Joanna Jędrzyjczyk w ostatnich tygodniach nie schodzi z pierwszych stron portali internetowych, a także... serwisów plotkarskich. Wszystko to za sprawą jej udziału m.in. w programie tanecznym "Dance, Dance, Dance" emitowanym w Telewizji Polskiej, czy też postów, które zamieszcza w mediach społecznościowych, a które poruszają tematy społeczne czy damsko-męskie. Teraz, na łamach lokalnego kwartalnika "Made In – Warmia & mazury" wyznała, że pod koniec lutego wzięła udział w castingu do serialu, który ma być emitowany już od maja.

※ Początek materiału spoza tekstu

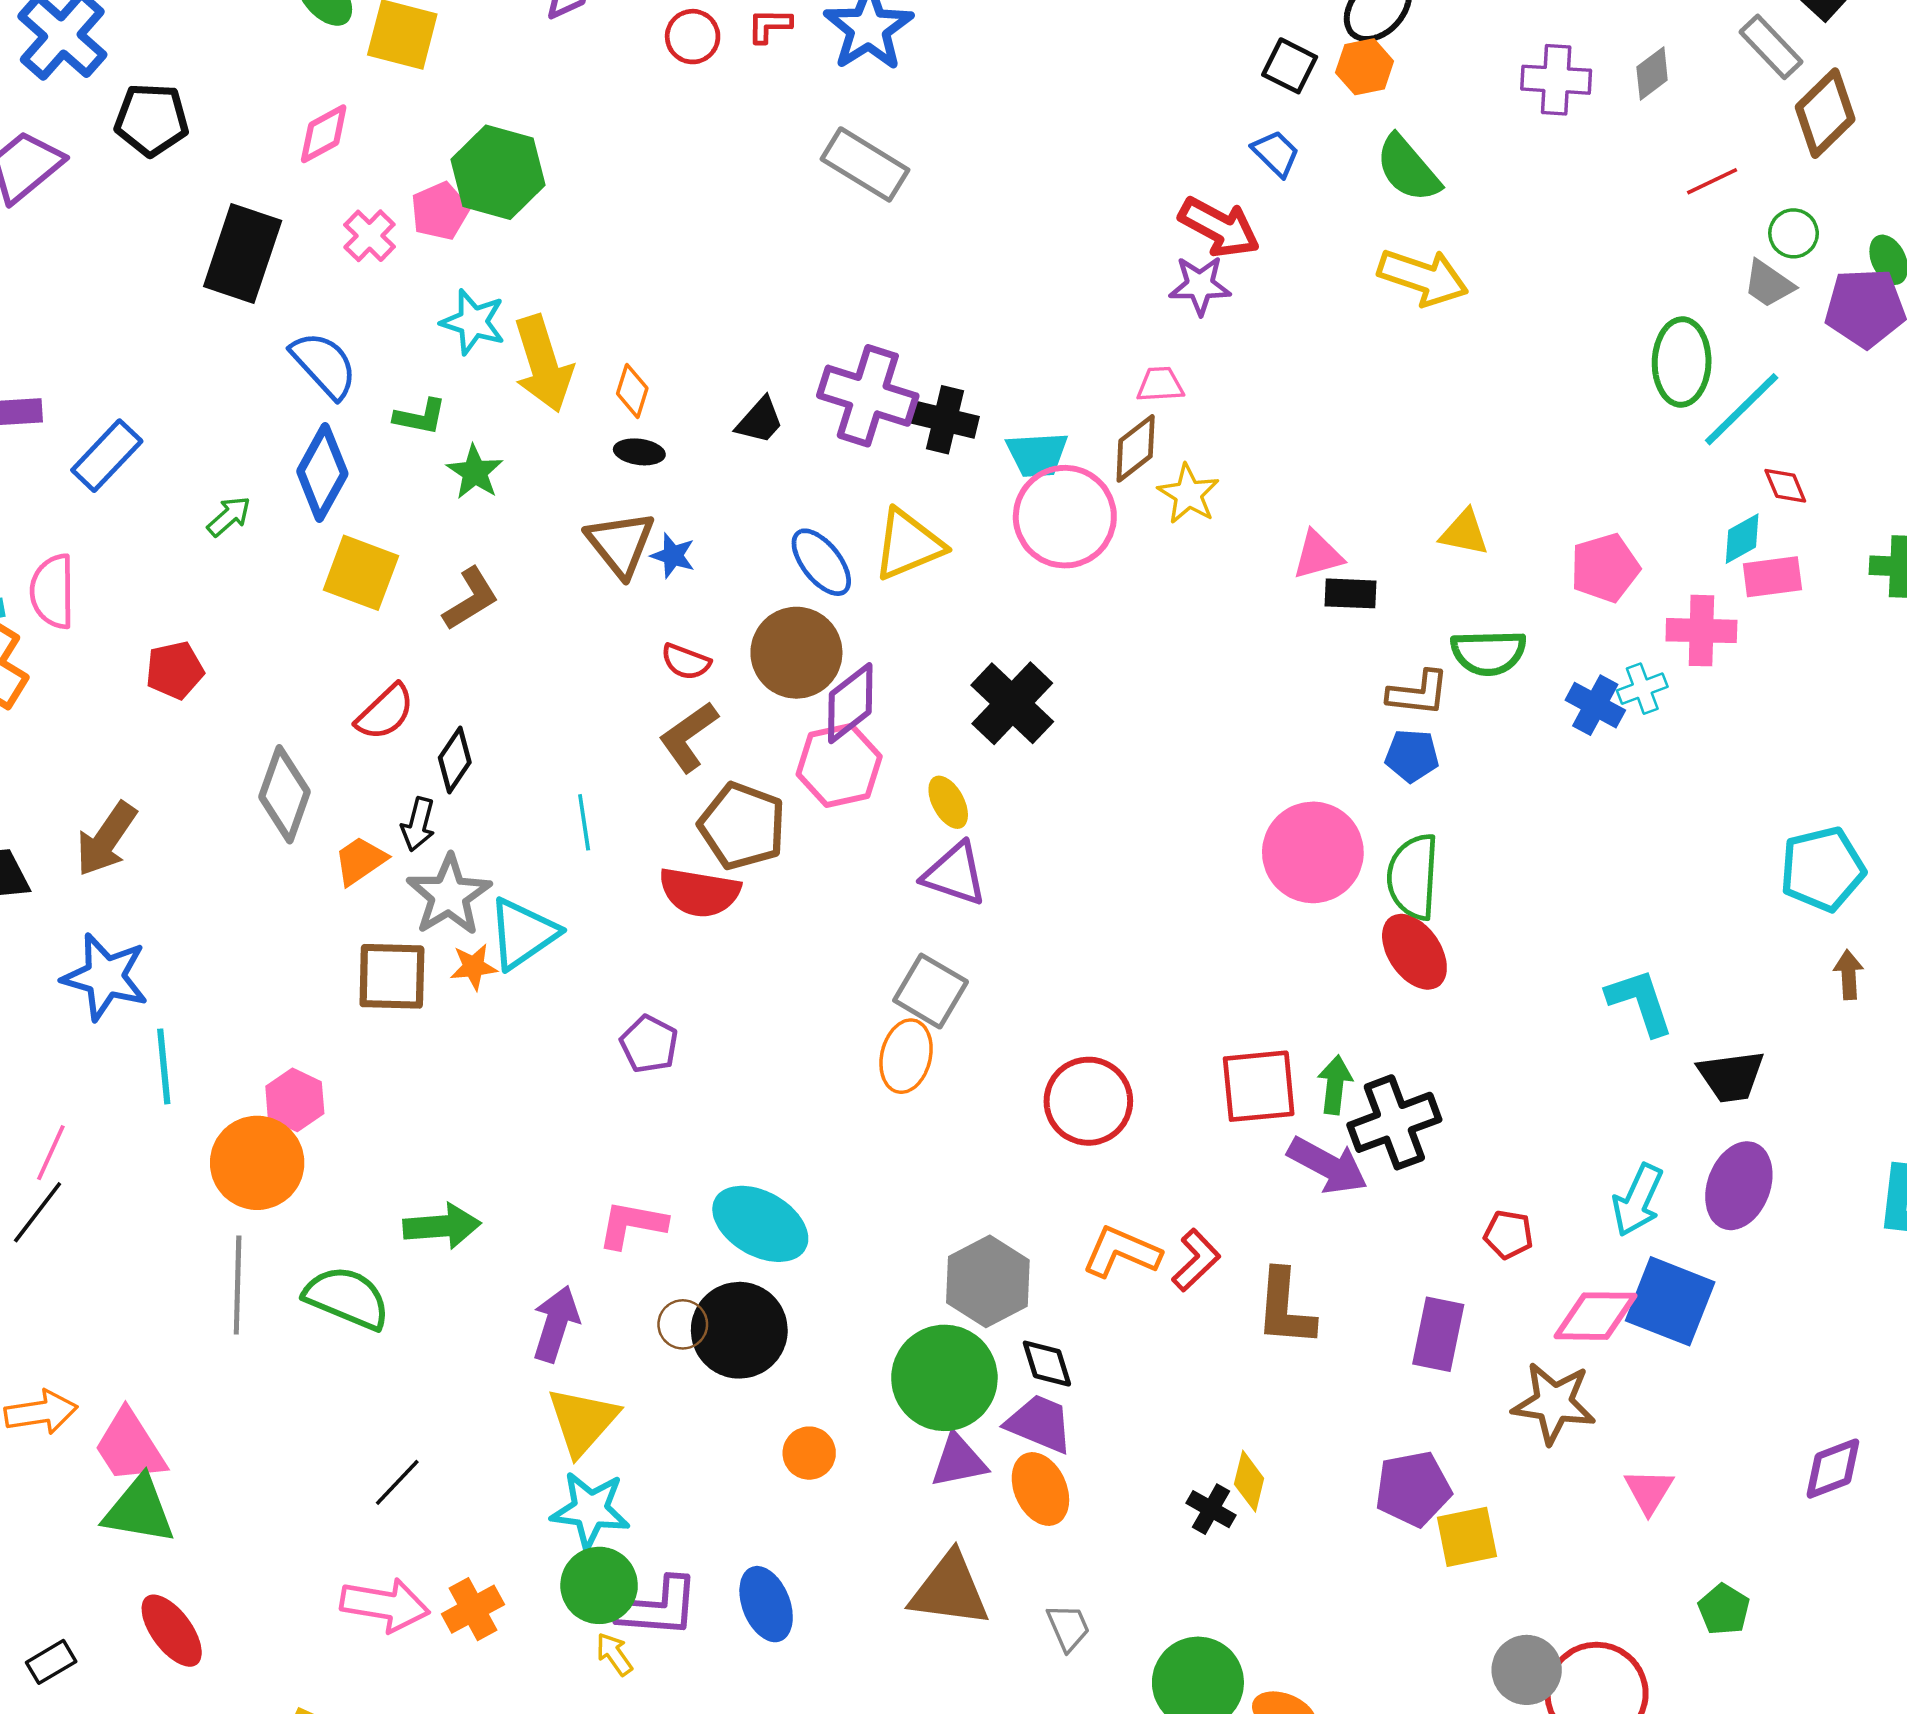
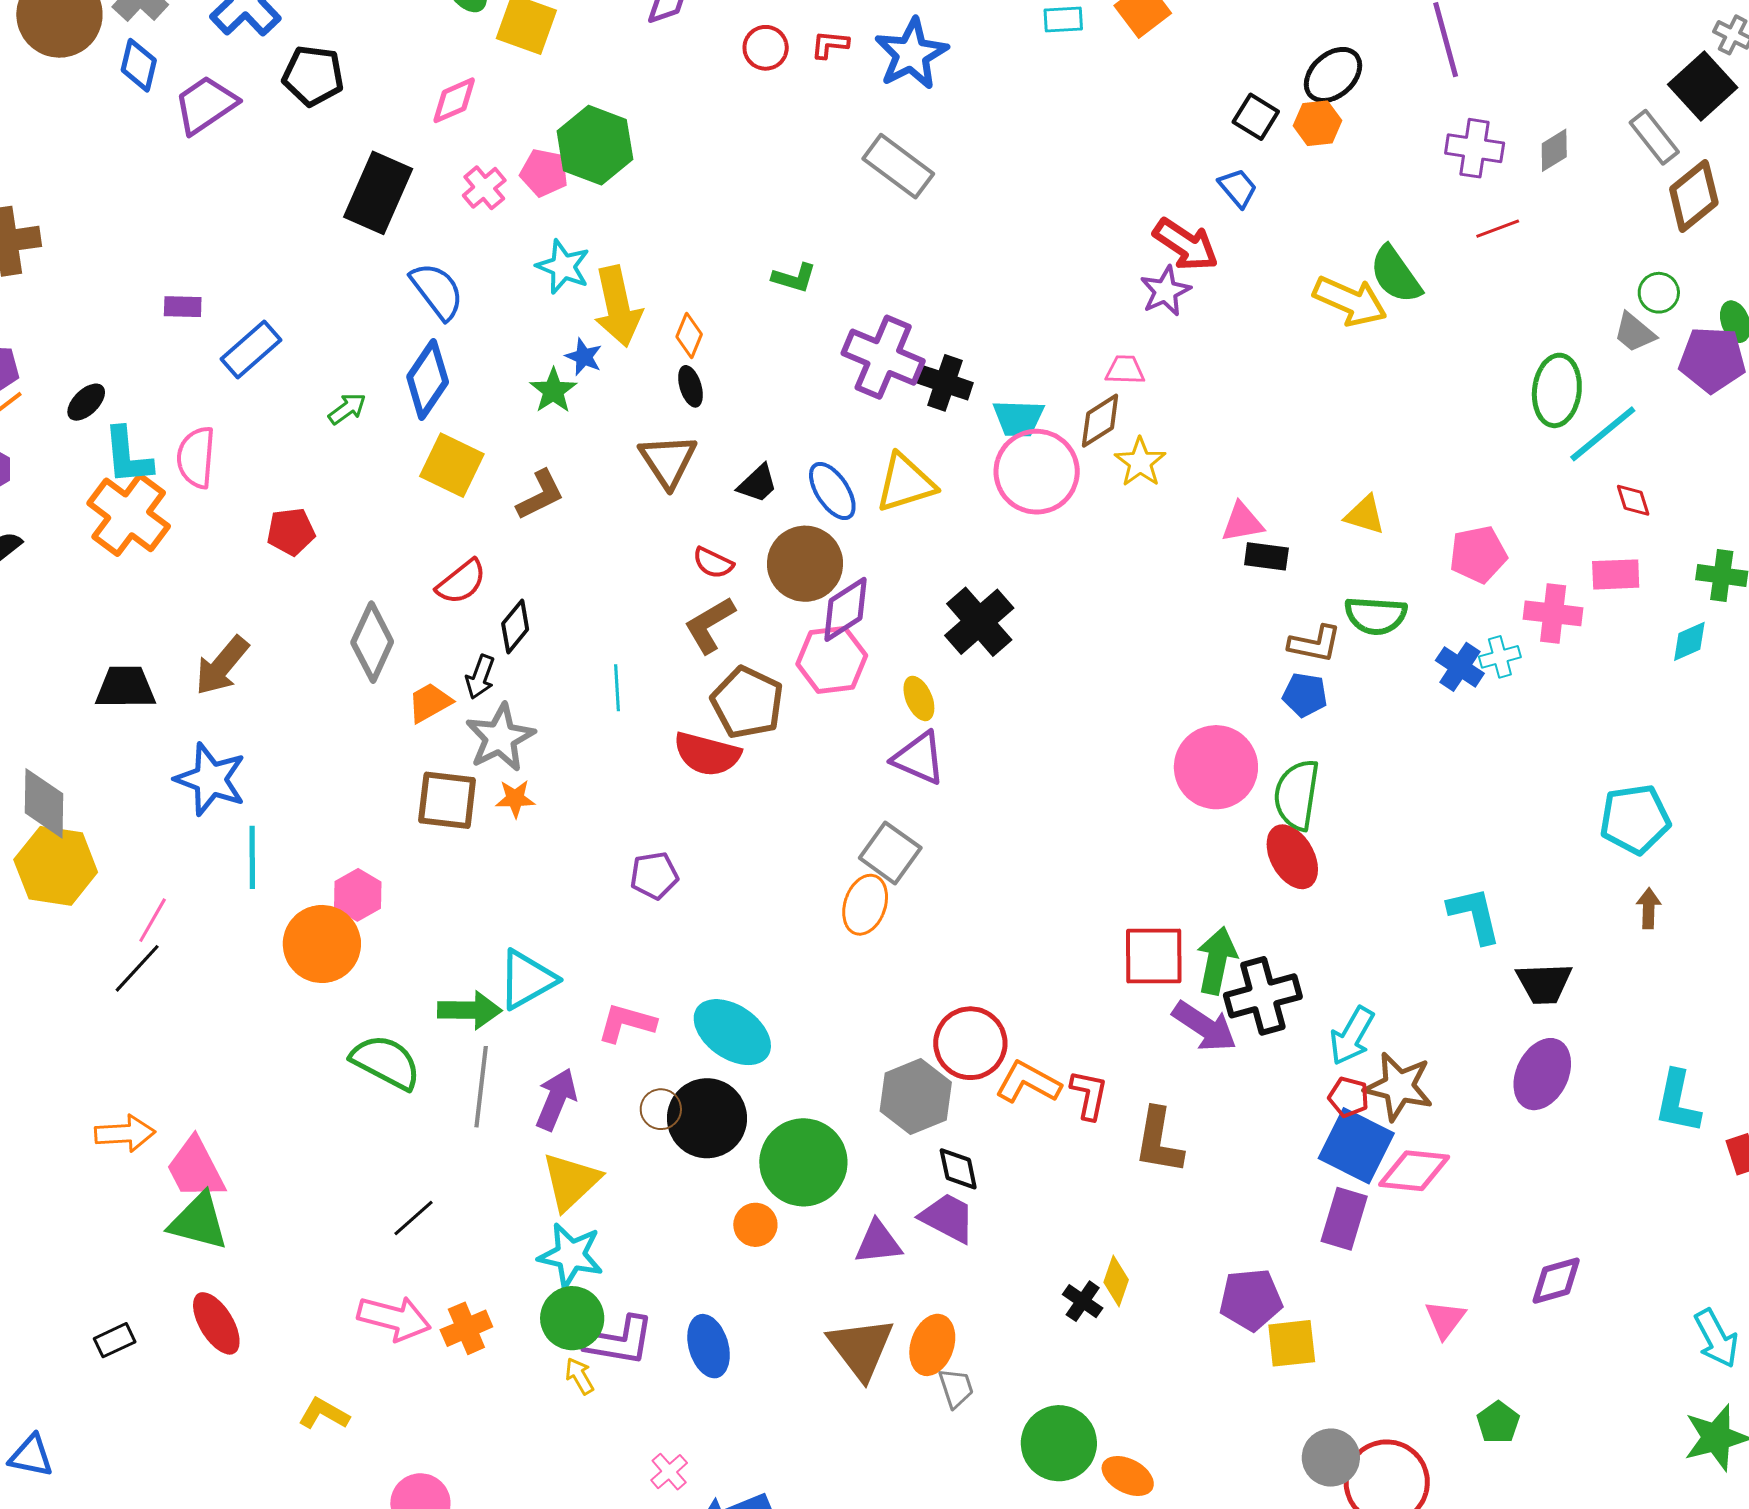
green semicircle: (1408, 169) -> (1396, 275), moved
red line: (1712, 181) -> (1498, 229), moved
pink pentagon: (440, 211) -> (544, 173), turned 30
purple star: (1200, 285) -> (1165, 291), turned -30
green L-shape: (420, 417) -> (794, 278), moved
black trapezoid: (760, 421) -> (758, 484), moved
black ellipse: (639, 452) -> (691, 386), turned 60
cyan diamond: (1742, 539) -> (1689, 641), moved
blue star: (673, 556) -> (584, 357), moved
cyan triangle: (523, 934) -> (527, 979), moved
purple pentagon: (649, 1044) -> (654, 875), turned 30
green arrow: (1335, 1085) -> (1217, 961), size x1.4
red circle: (1088, 1101) -> (970, 1043), moved
cyan arrow: (1638, 1200) -> (1352, 1036), moved
red L-shape: (1196, 1260) -> (1089, 1095), turned -40
gray line: (238, 1285) -> (481, 1087), moved
blue square: (1670, 1301) -> (1356, 1146), moved
purple rectangle: (1438, 1334) -> (1344, 1219), moved
green circle: (944, 1378) -> (803, 1162), moved
brown star: (1554, 1403) -> (1399, 1087), moved
purple diamond: (1833, 1469) -> (1556, 1281), moved
orange ellipse: (1040, 1489) -> (932, 1345), moved, turned 38
brown triangle: (950, 1590) -> (861, 1348), turned 40

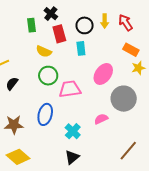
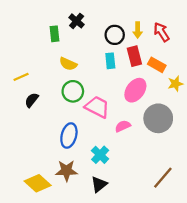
red rectangle: (59, 34) -> (134, 56), moved
orange rectangle: (131, 50) -> (157, 65), moved
pink trapezoid: (70, 89) -> (97, 107), turned 35
pink semicircle: (101, 119) -> (123, 126), moved
brown star: (14, 125) -> (66, 171), moved

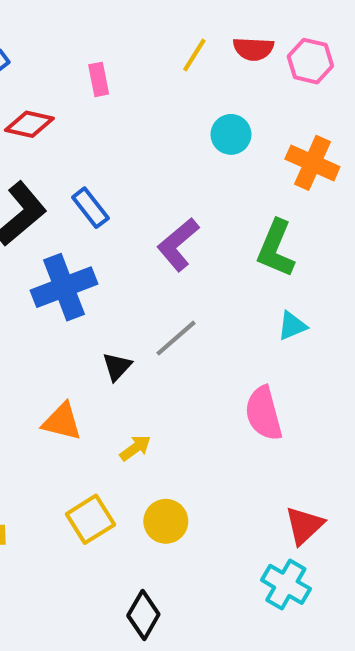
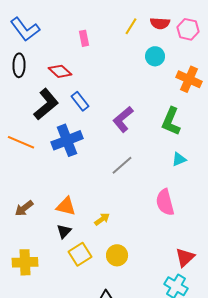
red diamond: (29, 124) -> (60, 71), moved, turned 30
cyan circle: (231, 134) -> (155, 56), moved
black triangle: (117, 367) -> (64, 231), moved

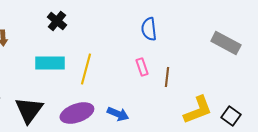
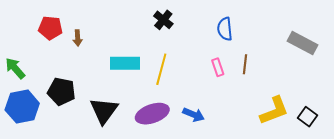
black cross: (57, 21) -> (163, 20), moved
brown line: (167, 77) -> (245, 64), moved

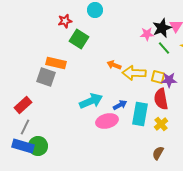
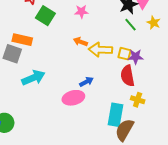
pink star: (147, 34) -> (81, 12), moved
cyan arrow: (91, 101) -> (33, 78), moved
cyan rectangle: (140, 114) -> (115, 115), moved
yellow cross: (161, 124) -> (138, 100), moved, turned -32
brown semicircle: (158, 153) -> (125, 130), size x1.6

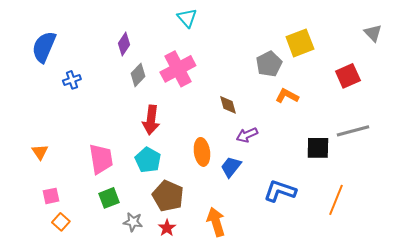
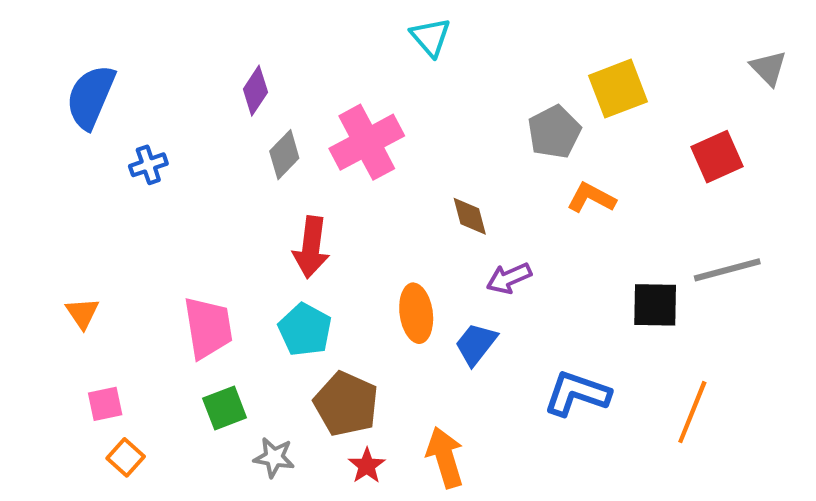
cyan triangle: (187, 18) -> (431, 37), moved
red star: (167, 228) -> (367, 466), moved

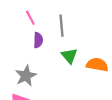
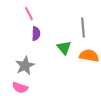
gray line: (62, 26) -> (83, 28), moved

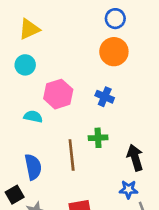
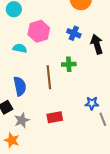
black arrow: (135, 158) -> (97, 44), moved

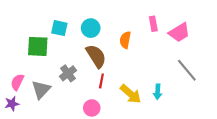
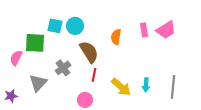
pink rectangle: (153, 24) -> (144, 30), moved
cyan circle: (91, 28) -> (75, 26), moved
gray line: (187, 70) -> (173, 87), moved, turned 45
pink semicircle: (17, 82) -> (16, 58), moved

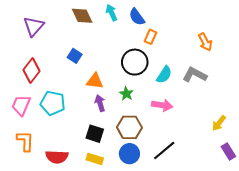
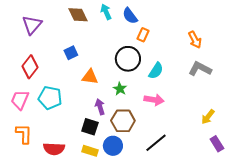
blue square: (75, 56) -> (71, 53), turned 32
gray L-shape: (195, 75) -> (200, 69), moved
purple arrow: (100, 103) -> (100, 107), moved
blue circle: (129, 154) -> (113, 146), moved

- Dostałam tę rolę - z dumą powiedziała Jędrzejczyk. - To dla mnie zaszczyt wystąpić u boku tylu wybitnych aktorów. Szykuję się więc kolejne pole do nauki i to jest coś wspaniałego.
Mistrzyni MMA przyznała także, że ludzie mogą wytykać jej warsztat, który jest "zerowy".
- Będą oceniali mnie jak aktorkę, choć nie powinni, bo nią nie jestem, ale na pewno będę się starać być w tej roli jak najlepsza. Nie mówię w kontekście roli serialowej, ale roli, której się podejmę w sensie wyzwania. W każdej z nich muszę dać z siebie maksa, pamiętając jednak, że tych ról mamy w życiu do odegrania kilka - dodała popularna "JJ".
Gwiazda mieszanych sztuk walki zaznaczyła również, że ludzie marząc o karierze, zostawiają na boku rodzinę. Zdaniem Jędrzejczyk, "wszystko trzeba wyważyć i zachować balans".
- Czy telewizja może być dla ciebie za kilka lat substytutem emocji i adrenaliny, kiedy już zamkniesz karierę sportową? - dopytywał dziennikarz.
- Nie, ja lubię sprawdzać się na nowych podłożach, ciekawi mnie świat, ludzie, ich historie. Ktoś zarzuci, że za dużo mnie w telewizji, za dużo sponsorów. I jeśli jest to przysłowiowy Kowalski, który cię za to nie lubi, to są jeszcze tysiące, które cię kochaj i chcą oglądać, słuchać, bo jesteś dla nich motywacją - przyznała pani Joanna.
"JJ" powiedziała również, że na świecie jest siedem miliardów ludzi, ale dlaczego ma się przejmować siedmioma negatywnymi opiniami w internecie?
Względem substytutu kariery, Jędrzejczyk przyznała, że chciałaby wrócić do sportu amatorskiego.
- Chciałabym przebiec maraton, po 17 latach wróciłam do wspinaczki, zaczęłam jeździć na swonboardzie i nartach, kręcą mnie rajdy samochodowe... Ale wciąż liczę, że substytutem tego hardcorowego życia i adrenaliny będzie kiedyś macierzyństwo - odpowiedzialna funkcja kobiety - zakończyła Jędrzejczyk.